Work instructions: Your reply should be made up of every line in the records below that holds the string "después".

Data provided:
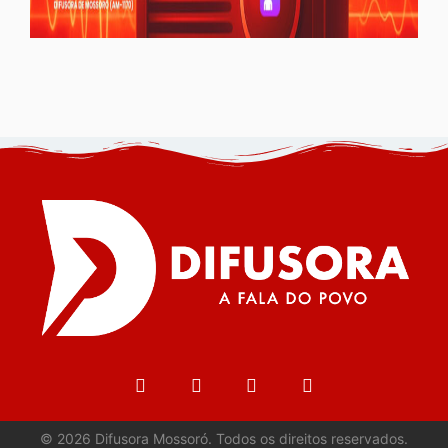
©
2026
Difusora Mossoró. Todos os direitos reservados.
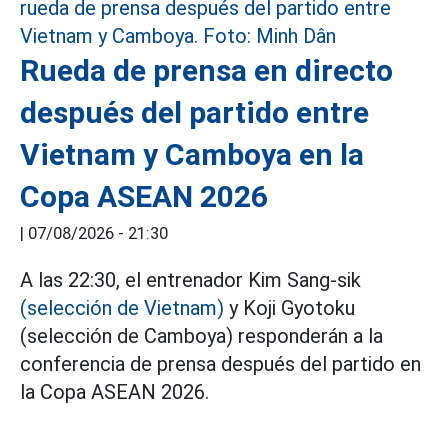
Rueda de prensa en directo
después del partido entre
Vietnam y Camboya en la
Copa ASEAN 2026
|
07/08/2026 - 21:30
A las 22:30, el entrenador Kim Sang-sik
(selección de Vietnam)
y Koji Gyotoku
(selección de Camboya) responderán a la
conferencia de prensa después del partido en
la Copa ASEAN 2026.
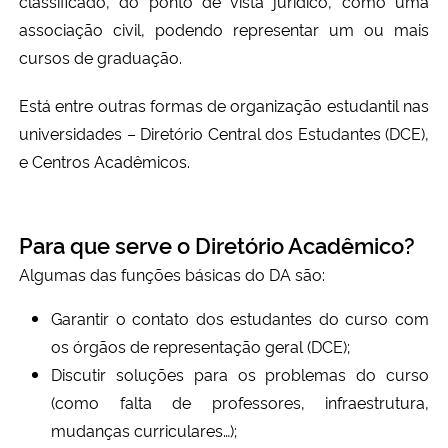
classificado, do ponto de vista jurídico, como uma
associação civil, podendo representar um ou mais
Secretaria-Geral
cursos de graduação.
Secretaria de Governo
Está entre outras formas de organização estudantil nas
universidades – Diretório Central dos Estudantes (DCE),
Gabinete de Segurança Institucional
e Centros Acadêmicos.
Advocacia-Geral da União
Para que serve o Diretório Acadêmico?
Banco Central do Brasil
Algumas das funções básicas do DA são:
Planalto
Garantir o contato dos estudantes do curso com
os órgãos de representação geral (DCE);
Discutir soluções para os problemas do curso
(como falta de professores, infraestrutura,
mudanças curriculares…);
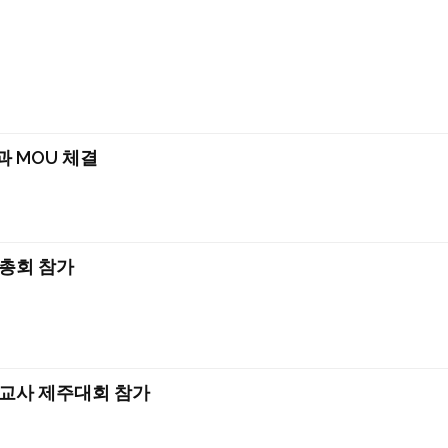
 MOU 체결
총회 참가
교사 제주대회 참가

Written answer:
después del partido entre
conferencia de prensa después del partido en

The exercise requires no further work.